Print all of the data exactly, but drop the pictures.
[[ SOURCE DATA open ]]
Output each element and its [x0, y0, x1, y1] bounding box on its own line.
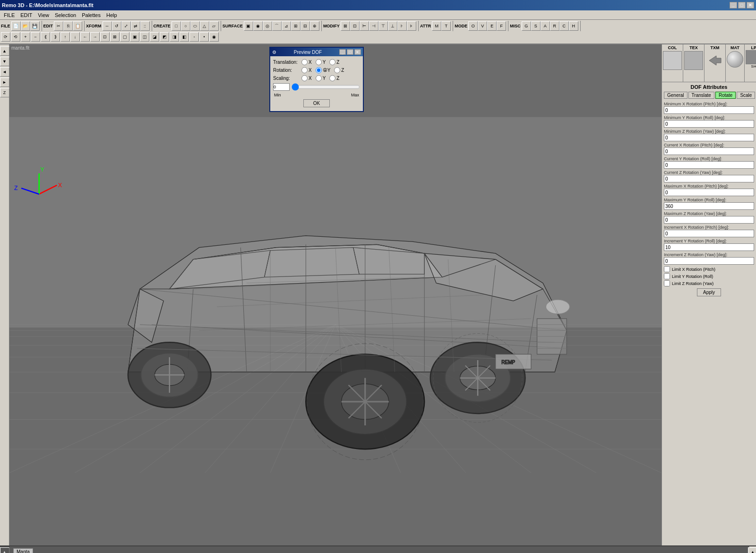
tb2-b22[interactable]: ◉: [209, 32, 219, 42]
tb2-b9[interactable]: ←: [80, 32, 90, 42]
tb2-b7[interactable]: ↑: [60, 32, 70, 42]
limit-z-yaw-checkbox[interactable]: [664, 280, 670, 286]
mode-edge-button[interactable]: E: [487, 21, 497, 31]
surface-b1-button[interactable]: ⊞: [291, 21, 301, 31]
save-button[interactable]: 💾: [30, 21, 40, 31]
attr-mat-button[interactable]: M: [432, 21, 441, 31]
cut-button[interactable]: ✂: [54, 21, 63, 31]
menu-palettes[interactable]: Palettes: [79, 11, 103, 19]
tb2-b5[interactable]: ⟪: [41, 32, 50, 42]
dof-input-3[interactable]: [664, 147, 754, 155]
nav-right-button[interactable]: ►: [0, 78, 9, 87]
array-button[interactable]: ::: [140, 21, 150, 31]
node-manta[interactable]: Manta: [13, 548, 33, 553]
move-button[interactable]: ↔: [103, 21, 112, 31]
dof-input-11[interactable]: [664, 257, 754, 265]
misc-b6-button[interactable]: H: [569, 21, 578, 31]
rotate-button[interactable]: ↺: [112, 21, 121, 31]
modify-b8-button[interactable]: ⊧: [407, 21, 416, 31]
pdof-max-button[interactable]: □: [347, 49, 353, 55]
menu-selection[interactable]: Selection: [52, 11, 79, 19]
dof-input-9[interactable]: [664, 230, 754, 237]
dof-input-0[interactable]: [664, 106, 754, 114]
menu-edit[interactable]: EDIT: [17, 11, 35, 19]
slider-value-input[interactable]: [273, 83, 290, 91]
rot-z-radio[interactable]: Z: [334, 67, 344, 73]
trans-y-radio[interactable]: Y: [316, 59, 326, 65]
nav-down-button[interactable]: ▼: [0, 57, 9, 66]
trans-x-radio[interactable]: X: [301, 59, 312, 65]
modify-b1-button[interactable]: ⊠: [341, 21, 350, 31]
tb2-b15[interactable]: ◫: [140, 32, 149, 42]
tb2-b18[interactable]: ◨: [170, 32, 179, 42]
misc-b3-button[interactable]: A: [541, 21, 550, 31]
paste-button[interactable]: 📋: [73, 21, 82, 31]
create-box-button[interactable]: □: [172, 21, 181, 31]
tb2-b16[interactable]: ◪: [150, 32, 159, 42]
scroll-right-up-button[interactable]: ▲: [748, 547, 756, 553]
dof-input-4[interactable]: [664, 161, 754, 169]
surface-shell-button[interactable]: ◎: [263, 21, 272, 31]
misc-b1-button[interactable]: G: [522, 21, 531, 31]
tb2-b20[interactable]: ◦: [189, 32, 199, 42]
surface-bend-button[interactable]: ⌒: [272, 21, 282, 31]
attr-tex-button[interactable]: T: [441, 21, 451, 31]
limit-y-roll-checkbox[interactable]: [664, 273, 670, 279]
scale-z-radio[interactable]: Z: [329, 75, 339, 81]
surface-b3-button[interactable]: ⊕: [310, 21, 319, 31]
tb2-b13[interactable]: ▢: [120, 32, 129, 42]
mirror-button[interactable]: ⇌: [131, 21, 140, 31]
scale-x-radio[interactable]: X: [301, 75, 312, 81]
nav-up-button[interactable]: ▲: [0, 46, 9, 56]
mode-obj-button[interactable]: O: [468, 21, 478, 31]
modify-b7-button[interactable]: ⊦: [397, 21, 407, 31]
dof-tab-scale[interactable]: Scale: [737, 92, 755, 99]
pdof-ok-button[interactable]: OK: [303, 99, 330, 107]
viewport[interactable]: REMP: [9, 44, 662, 545]
modify-b2-button[interactable]: ⊡: [350, 21, 360, 31]
create-cone-button[interactable]: △: [200, 21, 209, 31]
tb2-b12[interactable]: ⊠: [110, 32, 120, 42]
tb2-b4[interactable]: −: [31, 32, 40, 42]
scale-button[interactable]: ⤢: [121, 21, 131, 31]
nav-left-button[interactable]: ◄: [0, 67, 9, 77]
tb2-b11[interactable]: ⊡: [100, 32, 110, 42]
trans-z-radio[interactable]: Z: [329, 59, 339, 65]
maximize-button[interactable]: □: [738, 2, 746, 9]
dof-input-5[interactable]: [664, 175, 754, 182]
dof-tab-general[interactable]: General: [664, 92, 687, 99]
mode-face-button[interactable]: F: [497, 21, 506, 31]
surface-sub-button[interactable]: ▣: [244, 21, 253, 31]
dof-input-6[interactable]: [664, 189, 754, 196]
surface-taper-button[interactable]: ⊿: [282, 21, 291, 31]
dof-input-1[interactable]: [664, 120, 754, 128]
tb2-b14[interactable]: ▣: [130, 32, 139, 42]
pdof-close-button[interactable]: ✕: [354, 49, 361, 55]
menu-view[interactable]: View: [35, 11, 52, 19]
tb2-b19[interactable]: ◧: [180, 32, 189, 42]
menu-file[interactable]: FILE: [1, 11, 17, 19]
modify-b6-button[interactable]: ⊥: [388, 21, 397, 31]
apply-button[interactable]: Apply: [697, 288, 721, 296]
close-button[interactable]: ✕: [747, 2, 754, 9]
modify-b3-button[interactable]: ⊢: [360, 21, 369, 31]
nav-z-button[interactable]: Z: [0, 88, 9, 97]
create-sphere-button[interactable]: ○: [181, 21, 190, 31]
dof-tab-rotate[interactable]: Rotate: [715, 92, 736, 99]
new-button[interactable]: 📄: [11, 21, 21, 31]
menu-help[interactable]: Help: [103, 11, 120, 19]
tb2-b1[interactable]: ⟳: [1, 32, 10, 42]
mode-vert-button[interactable]: V: [478, 21, 487, 31]
dof-tab-translate[interactable]: Translate: [688, 92, 714, 99]
misc-b5-button[interactable]: C: [559, 21, 569, 31]
misc-b4-button[interactable]: R: [550, 21, 559, 31]
copy-button[interactable]: ⎘: [63, 21, 73, 31]
surface-b2-button[interactable]: ⊟: [301, 21, 310, 31]
dof-input-7[interactable]: [664, 202, 754, 210]
scale-y-radio[interactable]: Y: [316, 75, 326, 81]
tb2-b2[interactable]: ⟲: [11, 32, 20, 42]
limit-x-pitch-checkbox[interactable]: [664, 266, 670, 272]
surface-smooth-button[interactable]: ◉: [253, 21, 263, 31]
tb2-b17[interactable]: ◩: [160, 32, 169, 42]
tb2-b21[interactable]: •: [199, 32, 209, 42]
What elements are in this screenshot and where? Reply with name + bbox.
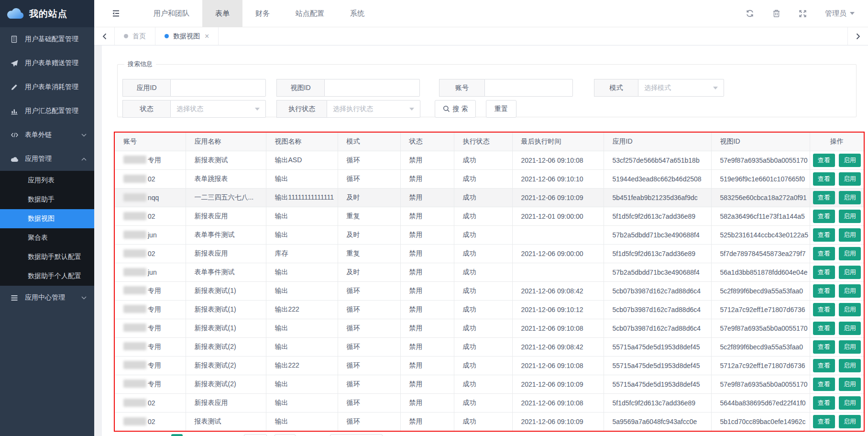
[[ SOURCE DATA closed ]]
■ COMPLETED EXERCISE
Output each element and its [x0, y0, x1, y1] bounding box on its own line.
tb2-b22[interactable]: ◉: [209, 32, 219, 42]
tb2-b9[interactable]: ←: [80, 32, 90, 42]
tb2-b7[interactable]: ↑: [60, 32, 70, 42]
limit-z-yaw-checkbox[interactable]: [664, 280, 670, 286]
mode-edge-button[interactable]: E: [487, 21, 497, 31]
surface-b1-button[interactable]: ⊞: [291, 21, 301, 31]
save-button[interactable]: 💾: [30, 21, 40, 31]
attr-mat-button[interactable]: M: [432, 21, 441, 31]
cut-button[interactable]: ✂: [54, 21, 63, 31]
menu-palettes[interactable]: Palettes: [79, 11, 103, 19]
tb2-b5[interactable]: ⟪: [41, 32, 50, 42]
dof-input-3[interactable]: [664, 147, 754, 155]
nav-right-button[interactable]: ►: [0, 78, 9, 87]
array-button[interactable]: ::: [140, 21, 150, 31]
node-manta[interactable]: Manta: [13, 548, 33, 553]
move-button[interactable]: ↔: [103, 21, 112, 31]
dof-input-11[interactable]: [664, 257, 754, 265]
misc-b6-button[interactable]: H: [569, 21, 578, 31]
rotate-button[interactable]: ↺: [112, 21, 121, 31]
modify-b8-button[interactable]: ⊧: [407, 21, 416, 31]
pdof-max-button[interactable]: □: [347, 49, 353, 55]
menu-selection[interactable]: Selection: [52, 11, 79, 19]
dof-input-9[interactable]: [664, 230, 754, 237]
dof-input-0[interactable]: [664, 106, 754, 114]
menu-edit[interactable]: EDIT: [17, 11, 35, 19]
slider-value-input[interactable]: [273, 83, 290, 91]
rot-z-radio[interactable]: Z: [334, 67, 344, 73]
trans-y-radio[interactable]: Y: [316, 59, 326, 65]
nav-down-button[interactable]: ▼: [0, 57, 9, 66]
trans-x-radio[interactable]: X: [301, 59, 312, 65]
modify-b1-button[interactable]: ⊠: [341, 21, 350, 31]
tb2-b15[interactable]: ◫: [140, 32, 149, 42]
tb2-b18[interactable]: ◨: [170, 32, 179, 42]
misc-b3-button[interactable]: A: [541, 21, 550, 31]
paste-button[interactable]: 📋: [73, 21, 82, 31]
create-box-button[interactable]: □: [172, 21, 181, 31]
tb2-b16[interactable]: ◪: [150, 32, 159, 42]
scroll-right-up-button[interactable]: ▲: [748, 547, 756, 553]
dof-input-4[interactable]: [664, 161, 754, 169]
surface-shell-button[interactable]: ◎: [263, 21, 272, 31]
misc-b1-button[interactable]: G: [522, 21, 531, 31]
tb2-b20[interactable]: ◦: [189, 32, 199, 42]
surface-bend-button[interactable]: ⌒: [272, 21, 282, 31]
attr-tex-button[interactable]: T: [441, 21, 451, 31]
limit-y-roll-checkbox[interactable]: [664, 273, 670, 279]
scale-z-radio[interactable]: Z: [329, 75, 339, 81]
surface-b3-button[interactable]: ⊕: [310, 21, 319, 31]
tb2-b13[interactable]: ▢: [120, 32, 129, 42]
mirror-button[interactable]: ⇌: [131, 21, 140, 31]
scale-x-radio[interactable]: X: [301, 75, 312, 81]
nav-up-button[interactable]: ▲: [0, 46, 9, 56]
mode-obj-button[interactable]: O: [468, 21, 478, 31]
modify-b7-button[interactable]: ⊦: [397, 21, 407, 31]
dof-tab-scale[interactable]: Scale: [737, 92, 755, 99]
pdof-ok-button[interactable]: OK: [303, 99, 330, 107]
viewport[interactable]: REMP: [9, 44, 662, 545]
modify-b2-button[interactable]: ⊡: [350, 21, 360, 31]
create-cone-button[interactable]: △: [200, 21, 209, 31]
tb2-b12[interactable]: ⊠: [110, 32, 120, 42]
tb2-b4[interactable]: −: [31, 32, 40, 42]
scale-button[interactable]: ⤢: [121, 21, 131, 31]
nav-left-button[interactable]: ◄: [0, 67, 9, 77]
tb2-b11[interactable]: ⊡: [100, 32, 110, 42]
trans-z-radio[interactable]: Z: [329, 59, 339, 65]
maximize-button[interactable]: □: [738, 2, 746, 9]
dof-input-5[interactable]: [664, 175, 754, 182]
dof-tab-general[interactable]: General: [664, 92, 687, 99]
mode-face-button[interactable]: F: [497, 21, 506, 31]
surface-sub-button[interactable]: ▣: [244, 21, 253, 31]
dof-input-6[interactable]: [664, 189, 754, 196]
surface-taper-button[interactable]: ⊿: [282, 21, 291, 31]
dof-input-1[interactable]: [664, 120, 754, 128]
tb2-b14[interactable]: ▣: [130, 32, 139, 42]
pdof-close-button[interactable]: ✕: [354, 49, 361, 55]
menu-view[interactable]: View: [35, 11, 52, 19]
tb2-b19[interactable]: ◧: [180, 32, 189, 42]
menu-file[interactable]: FILE: [1, 11, 17, 19]
modify-b6-button[interactable]: ⊥: [388, 21, 397, 31]
apply-button[interactable]: Apply: [697, 288, 721, 296]
close-button[interactable]: ✕: [747, 2, 754, 9]
modify-b3-button[interactable]: ⊢: [360, 21, 369, 31]
nav-z-button[interactable]: Z: [0, 88, 9, 97]
create-sphere-button[interactable]: ○: [181, 21, 190, 31]
dof-tab-rotate[interactable]: Rotate: [715, 92, 736, 99]
new-button[interactable]: 📄: [11, 21, 21, 31]
menu-help[interactable]: Help: [103, 11, 120, 19]
tb2-b1[interactable]: ⟳: [1, 32, 10, 42]
mode-vert-button[interactable]: V: [478, 21, 487, 31]
dof-tab-translate[interactable]: Translate: [688, 92, 714, 99]
misc-b5-button[interactable]: C: [559, 21, 569, 31]
misc-b4-button[interactable]: R: [550, 21, 559, 31]
copy-button[interactable]: ⎘: [63, 21, 73, 31]
surface-b2-button[interactable]: ⊟: [301, 21, 310, 31]
dof-input-7[interactable]: [664, 202, 754, 210]
scale-y-radio[interactable]: Y: [316, 75, 326, 81]
tb2-b2[interactable]: ⟲: [11, 32, 20, 42]
limit-x-pitch-checkbox[interactable]: [664, 266, 670, 272]
surface-smooth-button[interactable]: ◉: [253, 21, 263, 31]
tb2-b17[interactable]: ◩: [160, 32, 169, 42]
tb2-b21[interactable]: •: [199, 32, 209, 42]
What elements are in this screenshot and where? Reply with name + bbox.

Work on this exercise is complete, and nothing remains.